[csaa-forum] Re: csaa-forum Digest, Vol 16, Issue 33
::az::
alchemic at antimedia.net
Tue Aug 30 21:53:28 CST 2005
Hi John,
Thanks for your reminder about the original point of departure for the
discussion. I know I responded to your post, but I was also clear about
responding to a particular tone in the discussion -- and, more importantly,
the framing of the discussion. I didn't mean to single you out!
> It may interest you to know that the move to
> catagorise different forms of cultural studies
> practices according to geography are not unique,
> and can be found, to cite one example, Toby
> Miller's A Companion to Cultural Studies where
> you'll find a number of other writers, including
> Graeme Turner, writing about this in a section
> called "Part II: Places".
Well, there's no harm in distinguishing particular kinds of work according
to geography. Geography and place are both obviously very important. But the
phrase "Australian cultural studies" means something more than geography, I
think. It also denotes a particular way of imagining what 'Australia' is and
that entity's relationship to other places. If, with a couple of exceptions,
people have talked about Australia's relationship to the larger 'centres',
the US, Europe and UK, as being mostly formative of what Australian cultural
studies might be, it seems fair to point out the gaps in that formulation.
> I do not speak of how cultural studies is
> practiced in India, Taiwan, Hong Kong, Spain or
> Portugal, or South Africa, because I have no
> experience of working in those places.

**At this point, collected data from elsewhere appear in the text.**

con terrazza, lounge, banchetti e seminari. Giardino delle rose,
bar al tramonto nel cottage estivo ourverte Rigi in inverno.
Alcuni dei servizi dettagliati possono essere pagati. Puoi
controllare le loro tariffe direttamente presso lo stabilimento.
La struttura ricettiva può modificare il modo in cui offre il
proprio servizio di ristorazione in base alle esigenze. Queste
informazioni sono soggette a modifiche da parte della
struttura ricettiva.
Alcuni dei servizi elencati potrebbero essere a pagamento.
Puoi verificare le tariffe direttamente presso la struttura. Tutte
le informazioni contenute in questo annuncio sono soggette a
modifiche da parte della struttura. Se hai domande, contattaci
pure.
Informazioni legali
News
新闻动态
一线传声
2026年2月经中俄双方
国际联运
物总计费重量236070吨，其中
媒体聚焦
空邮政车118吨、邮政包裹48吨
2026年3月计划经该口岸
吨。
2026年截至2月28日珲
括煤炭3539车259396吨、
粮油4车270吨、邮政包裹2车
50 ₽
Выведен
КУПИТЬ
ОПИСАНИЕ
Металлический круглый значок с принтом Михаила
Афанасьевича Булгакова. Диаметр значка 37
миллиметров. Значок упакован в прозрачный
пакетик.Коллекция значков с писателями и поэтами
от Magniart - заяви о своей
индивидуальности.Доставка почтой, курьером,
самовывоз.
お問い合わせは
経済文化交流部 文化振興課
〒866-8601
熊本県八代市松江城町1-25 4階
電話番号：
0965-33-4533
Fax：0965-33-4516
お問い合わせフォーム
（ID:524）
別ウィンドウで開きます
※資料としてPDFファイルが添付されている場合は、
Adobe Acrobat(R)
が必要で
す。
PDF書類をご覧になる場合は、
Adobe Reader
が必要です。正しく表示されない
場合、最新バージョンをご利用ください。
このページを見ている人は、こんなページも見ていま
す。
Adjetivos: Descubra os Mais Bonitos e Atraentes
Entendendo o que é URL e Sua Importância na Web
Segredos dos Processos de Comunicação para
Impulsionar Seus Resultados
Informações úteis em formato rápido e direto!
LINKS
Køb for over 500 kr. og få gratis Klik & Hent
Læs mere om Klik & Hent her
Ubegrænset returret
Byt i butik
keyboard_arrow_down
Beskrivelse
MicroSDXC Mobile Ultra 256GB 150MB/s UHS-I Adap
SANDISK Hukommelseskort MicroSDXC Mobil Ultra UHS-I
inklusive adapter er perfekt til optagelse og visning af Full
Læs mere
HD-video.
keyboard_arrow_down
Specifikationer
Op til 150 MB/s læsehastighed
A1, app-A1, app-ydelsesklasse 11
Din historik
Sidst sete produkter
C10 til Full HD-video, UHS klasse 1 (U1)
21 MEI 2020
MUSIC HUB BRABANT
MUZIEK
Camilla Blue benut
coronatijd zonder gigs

If you
> wish to articulate your experiences of the places
> where you have worked, then do so. I promise I
> will not regard it as diminishing of the places
> you speak about.
Forgive me if I don't quite grasp what you mean when you talk about
'diminishing'. I'm definitely not trying to prove that people in 'other'
places do things differently: that seems rather obvious. Designating
national cultural studies practices or models that happen in 'other' places
doesn't work, either. The point I was making is closer to home -- within
'Australia' there are elsewheres. People *here* are not at home under
nationalising frameworks -- either in disciplinary or working practices
within cultural studies, etc, or in daily life.